───── INFORMATION GIVEN
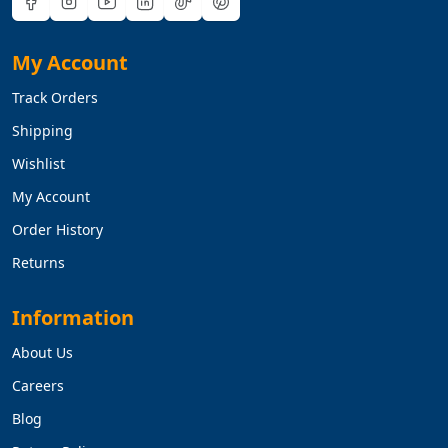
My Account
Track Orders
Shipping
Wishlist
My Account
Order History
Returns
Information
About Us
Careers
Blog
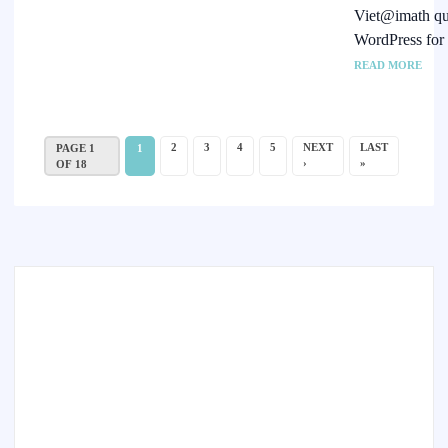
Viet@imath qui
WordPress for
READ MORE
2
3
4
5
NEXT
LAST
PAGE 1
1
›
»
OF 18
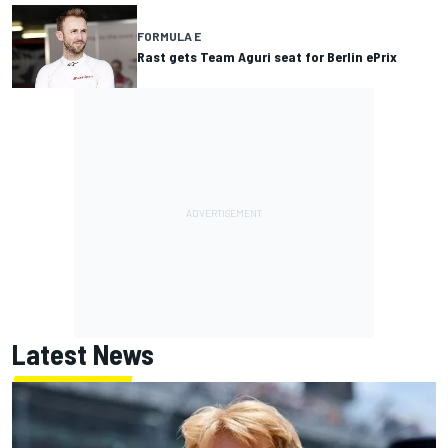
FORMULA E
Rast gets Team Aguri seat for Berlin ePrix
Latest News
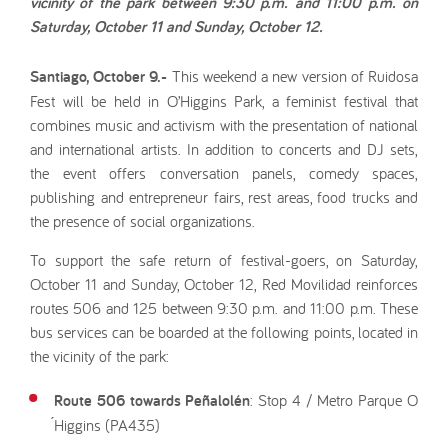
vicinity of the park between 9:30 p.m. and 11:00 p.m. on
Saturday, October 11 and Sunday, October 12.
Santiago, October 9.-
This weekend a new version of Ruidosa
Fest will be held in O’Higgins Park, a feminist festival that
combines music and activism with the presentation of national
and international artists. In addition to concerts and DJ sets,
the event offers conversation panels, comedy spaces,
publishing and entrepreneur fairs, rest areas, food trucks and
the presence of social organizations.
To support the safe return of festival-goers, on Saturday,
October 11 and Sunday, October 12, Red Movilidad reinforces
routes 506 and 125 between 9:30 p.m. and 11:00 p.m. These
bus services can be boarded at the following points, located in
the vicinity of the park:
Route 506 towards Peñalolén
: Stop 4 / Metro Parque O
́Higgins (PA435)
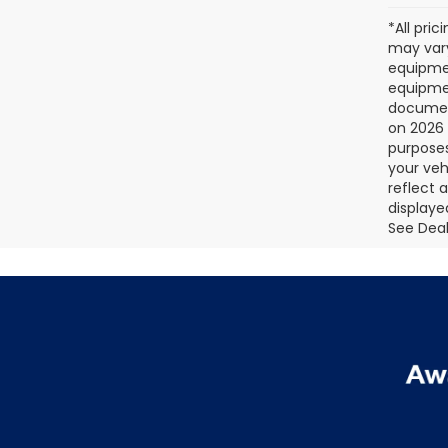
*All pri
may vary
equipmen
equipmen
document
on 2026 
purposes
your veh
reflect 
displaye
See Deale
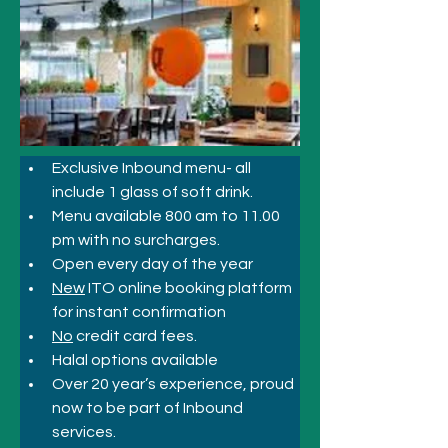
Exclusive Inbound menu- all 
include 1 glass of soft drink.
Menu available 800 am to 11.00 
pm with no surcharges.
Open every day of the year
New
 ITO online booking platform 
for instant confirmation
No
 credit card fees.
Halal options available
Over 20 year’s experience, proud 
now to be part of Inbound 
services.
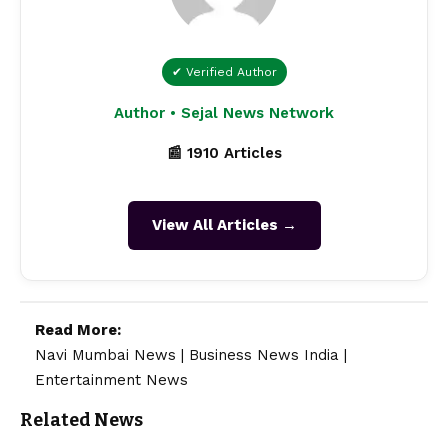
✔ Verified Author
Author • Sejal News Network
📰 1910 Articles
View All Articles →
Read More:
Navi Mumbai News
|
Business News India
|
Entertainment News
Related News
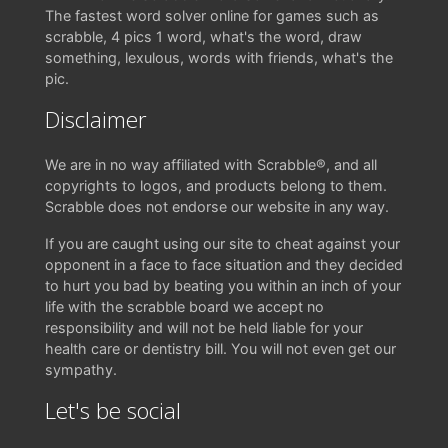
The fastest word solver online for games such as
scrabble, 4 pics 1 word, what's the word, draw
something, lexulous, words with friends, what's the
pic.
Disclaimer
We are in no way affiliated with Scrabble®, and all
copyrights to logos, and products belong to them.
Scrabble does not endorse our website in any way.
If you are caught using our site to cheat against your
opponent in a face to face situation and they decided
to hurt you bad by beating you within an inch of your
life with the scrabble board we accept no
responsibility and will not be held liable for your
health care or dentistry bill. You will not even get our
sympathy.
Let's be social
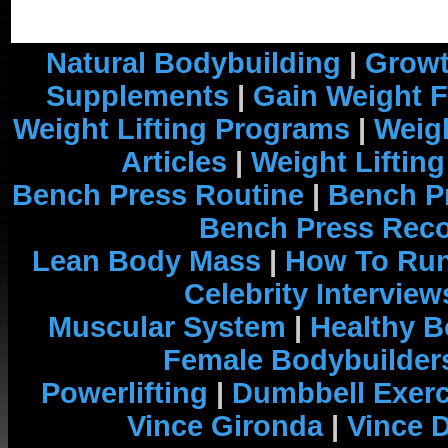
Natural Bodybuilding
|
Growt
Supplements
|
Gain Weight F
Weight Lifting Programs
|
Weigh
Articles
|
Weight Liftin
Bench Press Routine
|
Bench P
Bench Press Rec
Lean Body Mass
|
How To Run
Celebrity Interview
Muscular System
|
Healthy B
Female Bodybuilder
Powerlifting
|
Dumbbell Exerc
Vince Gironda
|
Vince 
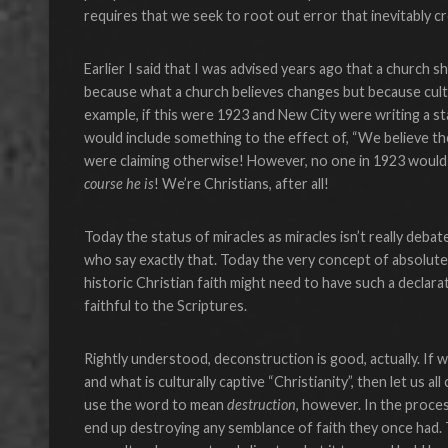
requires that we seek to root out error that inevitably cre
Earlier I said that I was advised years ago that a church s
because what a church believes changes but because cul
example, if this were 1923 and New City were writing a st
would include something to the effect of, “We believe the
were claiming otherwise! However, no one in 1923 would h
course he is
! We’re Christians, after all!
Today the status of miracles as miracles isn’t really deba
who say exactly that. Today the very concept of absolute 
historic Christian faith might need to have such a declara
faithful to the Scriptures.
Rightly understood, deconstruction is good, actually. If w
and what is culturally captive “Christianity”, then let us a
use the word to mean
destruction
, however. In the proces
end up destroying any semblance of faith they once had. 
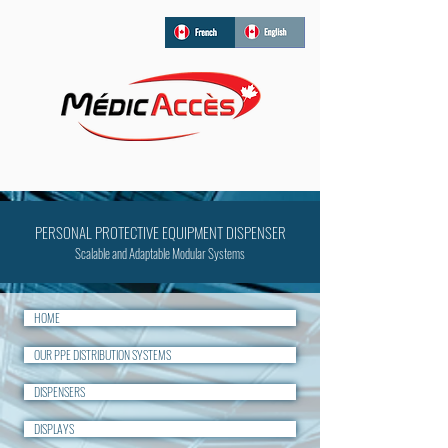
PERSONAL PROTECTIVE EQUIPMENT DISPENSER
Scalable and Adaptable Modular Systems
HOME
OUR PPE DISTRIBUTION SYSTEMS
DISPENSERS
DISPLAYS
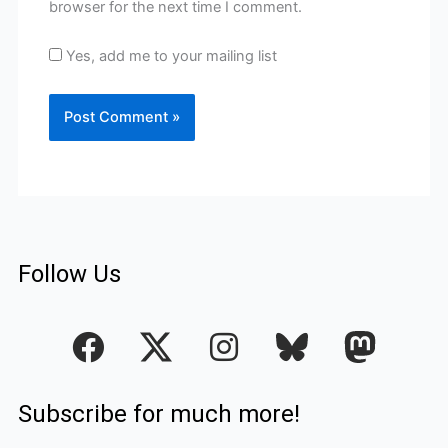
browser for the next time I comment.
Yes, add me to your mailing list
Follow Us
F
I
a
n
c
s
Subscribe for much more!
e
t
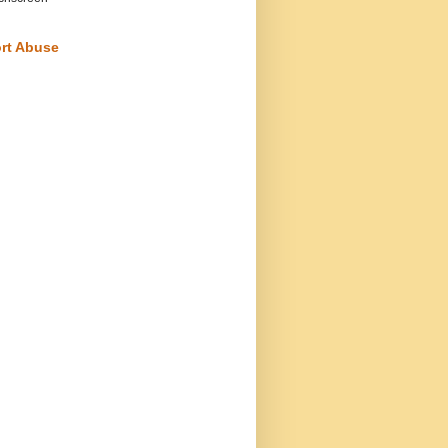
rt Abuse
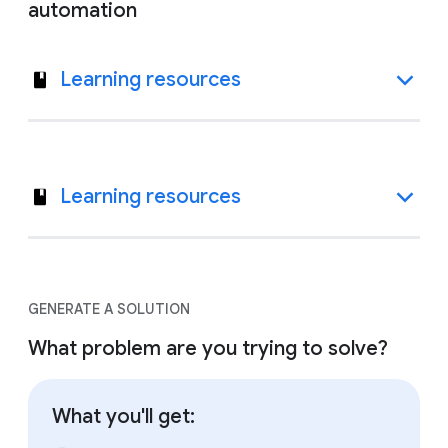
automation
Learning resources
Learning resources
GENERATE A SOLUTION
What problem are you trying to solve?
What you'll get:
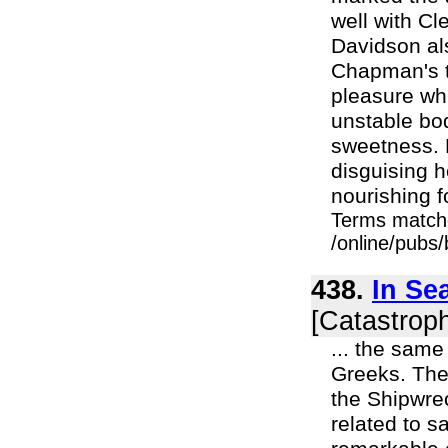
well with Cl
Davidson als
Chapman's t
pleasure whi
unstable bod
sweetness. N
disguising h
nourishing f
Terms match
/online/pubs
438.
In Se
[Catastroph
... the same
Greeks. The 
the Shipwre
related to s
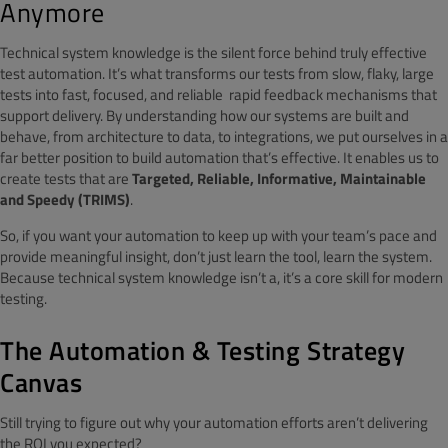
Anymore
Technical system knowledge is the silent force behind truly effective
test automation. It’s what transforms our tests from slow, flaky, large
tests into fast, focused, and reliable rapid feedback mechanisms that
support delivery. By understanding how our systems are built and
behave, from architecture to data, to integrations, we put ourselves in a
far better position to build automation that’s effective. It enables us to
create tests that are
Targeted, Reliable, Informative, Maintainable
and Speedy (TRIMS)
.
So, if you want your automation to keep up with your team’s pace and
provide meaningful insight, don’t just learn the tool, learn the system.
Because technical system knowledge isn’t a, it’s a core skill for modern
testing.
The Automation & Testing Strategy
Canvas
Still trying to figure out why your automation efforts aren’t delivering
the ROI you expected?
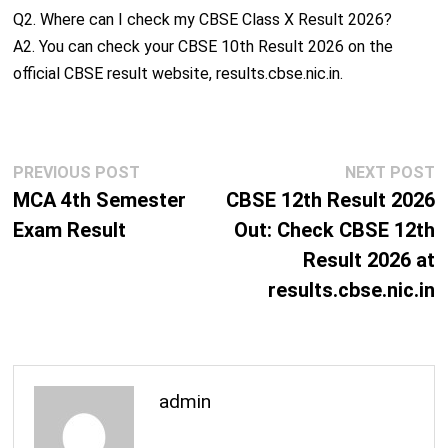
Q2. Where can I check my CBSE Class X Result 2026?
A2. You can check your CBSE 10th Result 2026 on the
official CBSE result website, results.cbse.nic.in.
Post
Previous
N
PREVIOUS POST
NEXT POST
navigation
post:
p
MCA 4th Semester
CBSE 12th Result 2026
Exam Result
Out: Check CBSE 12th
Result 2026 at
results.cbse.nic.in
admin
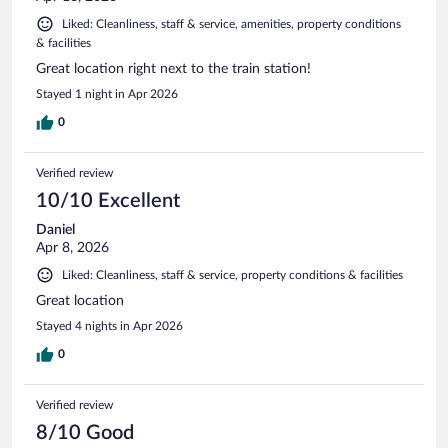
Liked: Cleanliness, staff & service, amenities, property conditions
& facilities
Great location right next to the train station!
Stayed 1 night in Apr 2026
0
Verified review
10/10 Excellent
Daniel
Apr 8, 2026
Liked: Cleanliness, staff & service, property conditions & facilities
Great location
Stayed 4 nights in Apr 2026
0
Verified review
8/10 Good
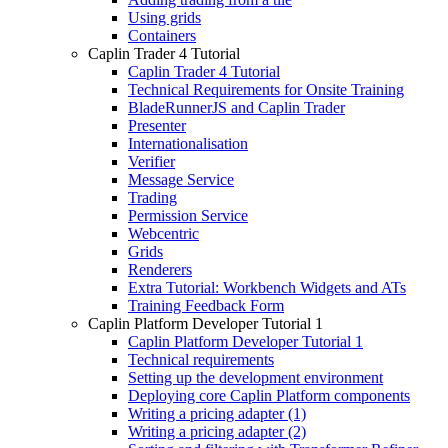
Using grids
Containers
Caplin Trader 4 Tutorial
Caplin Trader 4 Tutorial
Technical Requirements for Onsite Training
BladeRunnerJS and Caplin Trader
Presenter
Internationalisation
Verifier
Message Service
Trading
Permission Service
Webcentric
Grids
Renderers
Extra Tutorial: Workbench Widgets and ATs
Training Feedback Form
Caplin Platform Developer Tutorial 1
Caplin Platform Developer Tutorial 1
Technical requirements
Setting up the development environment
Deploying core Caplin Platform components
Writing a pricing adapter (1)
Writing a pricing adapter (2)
──────────
### TASK ITEM
Output only the stretch above from the line with "Open every day of the year" through the line with "life with the scrabble board we accept no", reproduced exactly. Exclude pictures.

### SOLUTION TO THIS PROBLEM
Open every day of the year
New
 ITO online booking platform 
for instant confirmation
No
 credit card fees.
Halal options available
Over 20 year’s experience, proud 
now to be part of Inbound 
services.
✔ Verified Author
Author • Sejal News Network
📰 1910 Articles
View All Articles →
Read More:
Navi Mumbai News
|
Business News India
|
Entertainment News
Related News
The fastest word solver online for games such as
scrabble, 4 pics 1 word, what's the word, draw
something, lexulous, words with friends, what's the
pic.
Disclaimer
We are in no way affiliated with Scrabble®, and all
copyrights to logos, and products belong to them.
Scrabble does not endorse our website in any way.
If you are caught using our site to cheat against your
opponent in a face to face situation and they decided
to hurt you bad by beating you within an inch of your
life with the scrabble board we accept no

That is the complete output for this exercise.